4·[(4-Phenyl-5-trifluoromethyl-thiophene-(402.5 mg) was dissolved in methanol (30 ml), decyl)methoxy]benzoic acid oxime ester was added with 1 equivalent of sodium hydroxide in water. 118505.doc -86- 200806611 Liquid (2·06 ml), heated to reflux for 4 hours. An additional 1 equivalent of sodium hydroxide aqueous solution (3 · 0 ml) was added, and the mixture was further heated under reflux for 18 hours. Methanol was distilled off, water (50 ml) was added, the pH was adjusted to 2 with 1N hydrochloric acid, and extracted with ethyl acetate (1 〇〇 ml). The organic layer was washed with saturated brine (3×3 〇 ml). After drying over anhydrous sodium sulfate, the solvent was evaporated to give the title compound (38 1 mg) as a powder. NMR (CDC13) δ: 5.31 (2H, s), 7.05 (2H, d, J = 8.8 Hz), 7.11 (1H, s), 7.29-7.39 (10H, m), 8.09 (2H, d, J = 8.8 Hz). (3) 3-{4·[(4-Phenyl-5-trifluoromethylthiophen-2-yl)methoxy]benzimidamide Amino}propionic acid [Chem. 79]

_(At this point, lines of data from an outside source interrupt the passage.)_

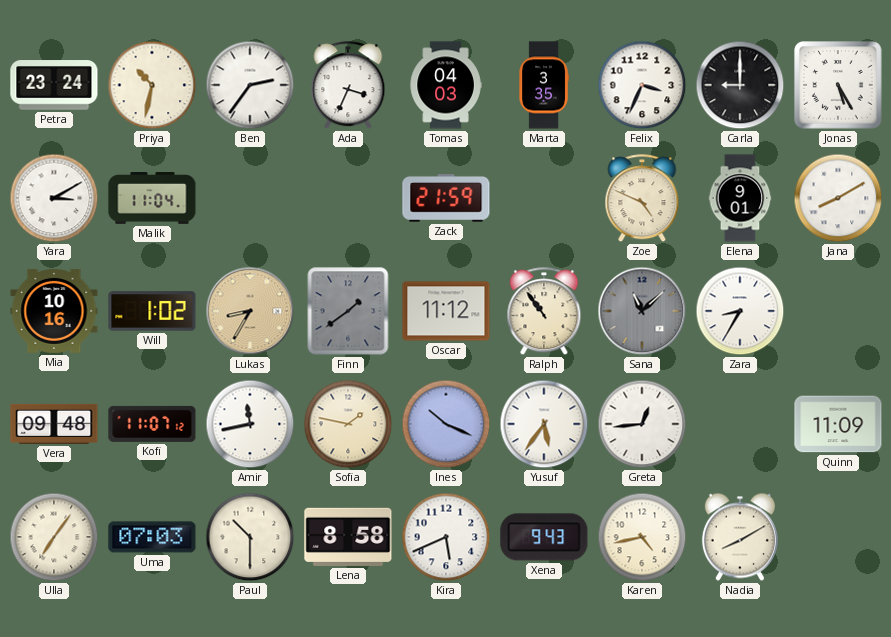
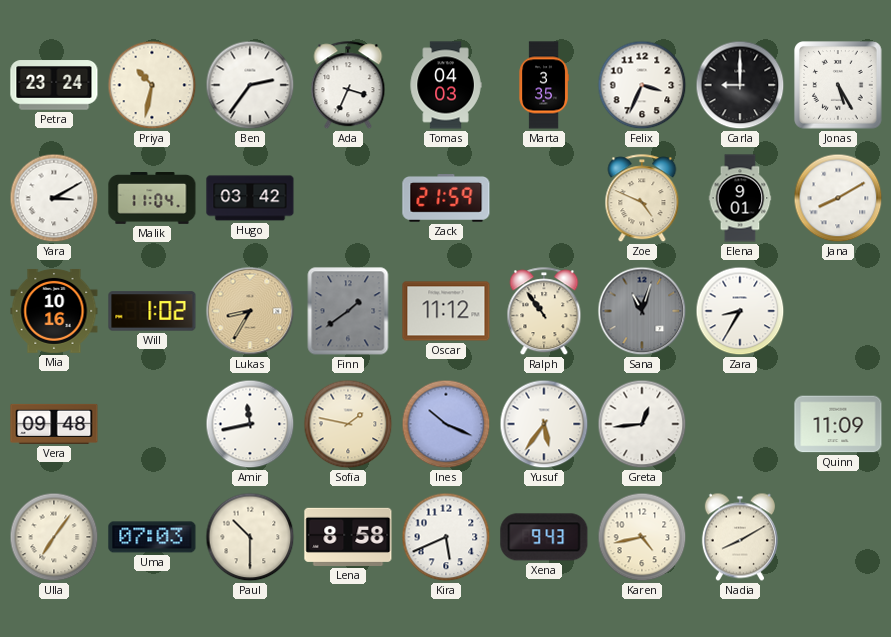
Hugo: none -> 03:42
Sana: 11:08 -> 11:03
Kofi: 11:07 -> none
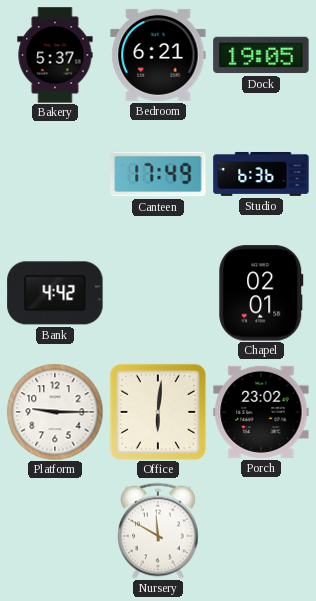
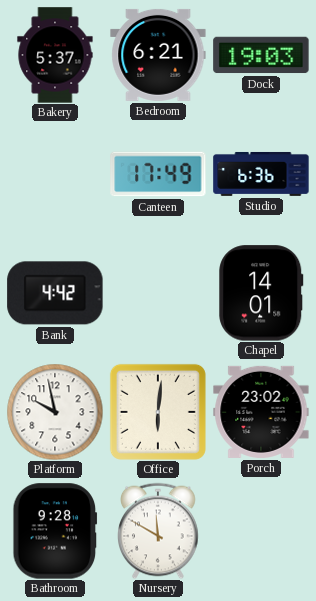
Dock: 19:05 -> 19:03
Chapel: 02:01 -> 14:01
Platform: 9:15 -> 9:58
Bathroom: none -> 9:28
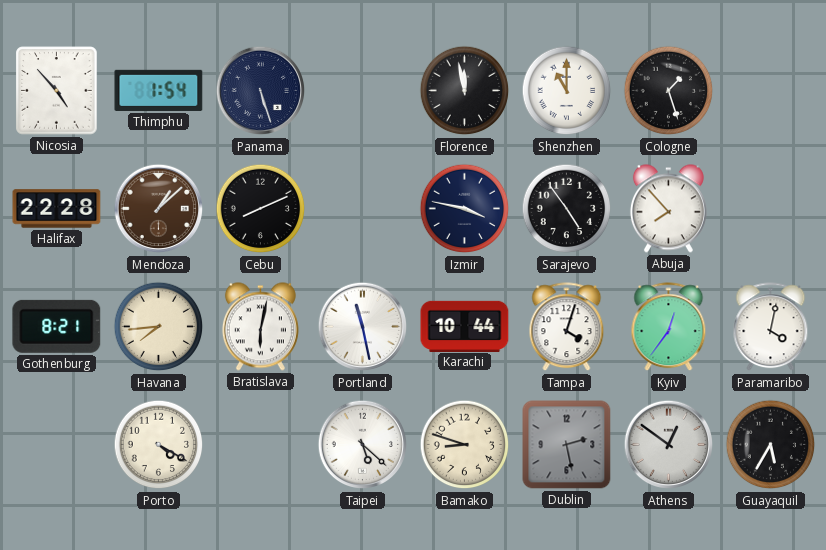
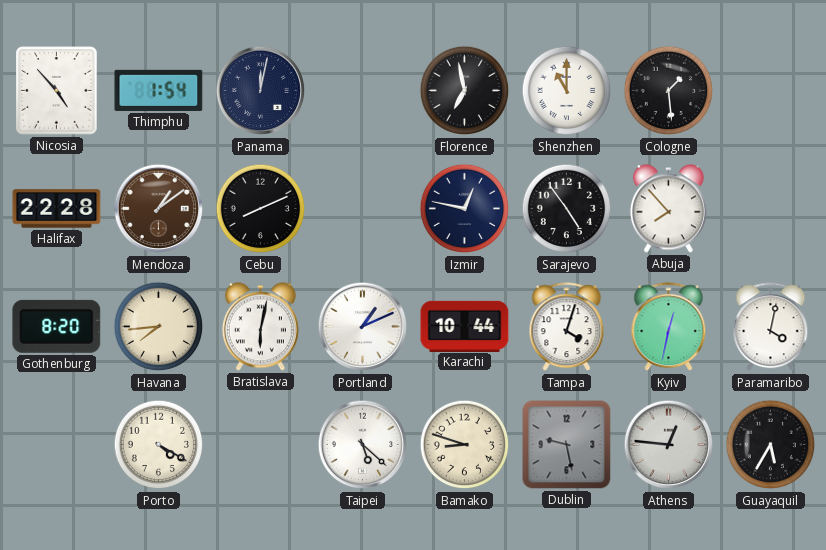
Panama: 5:27 -> 12:02
Florence: 11:58 -> 6:58
Cologne: 1:27 -> 1:29
Mendoza: 1:08 -> 1:09
Izmir: 3:47 -> 12:47
Gothenburg: 8:21 -> 8:20
Portland: 11:28 -> 1:11
Kyiv: 12:36 -> 12:32
Dublin: 2:28 -> 9:28
Athens: 12:51 -> 12:46
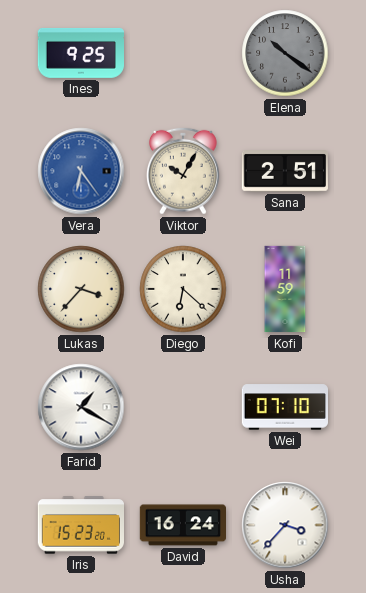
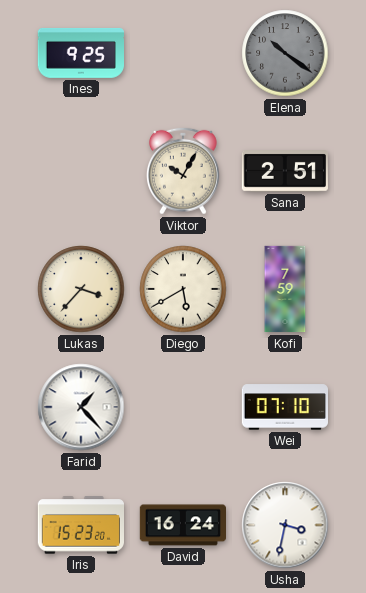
Vera: 6:24 -> none
Diego: 6:22 -> 5:40
Kofi: 11:59 -> 7:59
Farid: 1:20 -> 1:23
Usha: 3:37 -> 3:32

4-[(4-Phenyl-5-trifluoromethylthiophen-2-yl)methoxy]benzoic acid (37.8 mg), 1-ethyl-3-(3-dimethylaminopropyl) Mixing carbodiimide hydrochloride (19.2 mg), N-hydroxybutylimine (π·5 mg), N,N•dimethylformamide (1·〇ml) at room temperature Stir under 24 hours. After adding alanine (17.8 mg) and diisopropylethylamine (35 μl), the mixture was stirred for 24 hours, and then further supplemented with diisopropylethylamine (70 μM), followed by stirring for 24 hours. The reaction solution was stirred at 80 ° C for 3 days. The solvent was distilled off, and the reverse phase was separated by reverse phase 11]?1^(::purified residue ✓) was obtained as an amorphous compound (6.8 mg). NMR (CDC13) δ: 2.74 (2H, t, J = 5.9 Hz ), 3.74 (2H, q, J=5.9 Hz), 5·27 (2H, s), 6.69 (1H, br s), 7·02 (2H, d, J = 8.8 Hz), 118505.doc -87 - 200806611 7.10 (1H, s), 7.40-7.43 (5H, m), 7·76 (2H, d, J = 8.8 Hz) MS (ESI) m/z: 450 (M+H). 30] 2 -trans-yl-3-(4-[(4-phenyl-5-trifluoromethylnonin-2-yl)methoxy]benzylideneamino}propionic acid [80]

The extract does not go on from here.